> [What you need to do]:
Which lines of the entries contain the string "Einweg"? Please find them and copy them.

> [Data excerpts]:
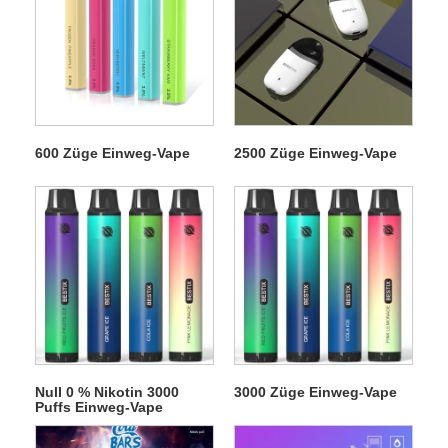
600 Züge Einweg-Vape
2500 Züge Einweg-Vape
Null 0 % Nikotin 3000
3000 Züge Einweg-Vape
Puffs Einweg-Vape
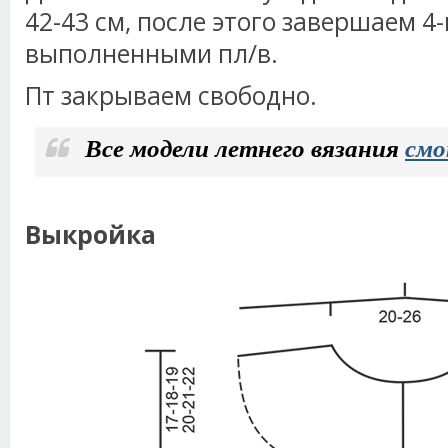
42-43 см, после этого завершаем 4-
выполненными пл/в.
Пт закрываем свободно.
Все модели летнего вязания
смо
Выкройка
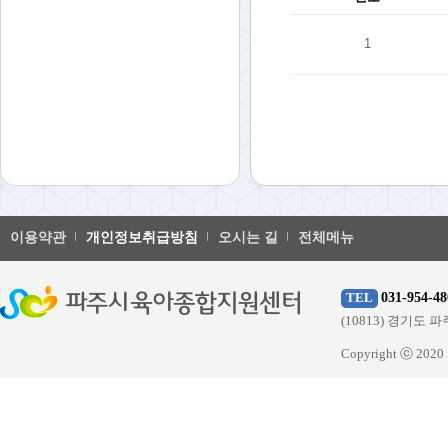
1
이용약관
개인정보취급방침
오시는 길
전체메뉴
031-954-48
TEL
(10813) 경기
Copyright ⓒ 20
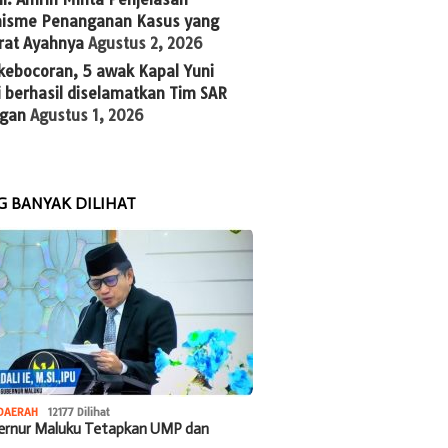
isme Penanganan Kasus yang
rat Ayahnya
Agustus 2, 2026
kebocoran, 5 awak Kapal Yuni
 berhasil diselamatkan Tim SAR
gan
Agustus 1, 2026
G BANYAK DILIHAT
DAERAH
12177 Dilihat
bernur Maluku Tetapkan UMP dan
...
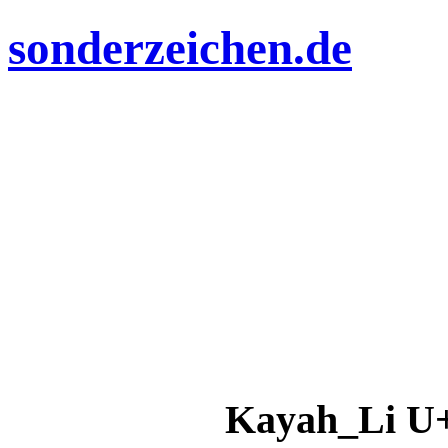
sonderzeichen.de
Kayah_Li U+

> [Solution to the exercise]:
600 Züge Einweg-Vape
2500 Züge Einweg-Vape
3000 Züge Einweg-Vape
Puffs Einweg-Vape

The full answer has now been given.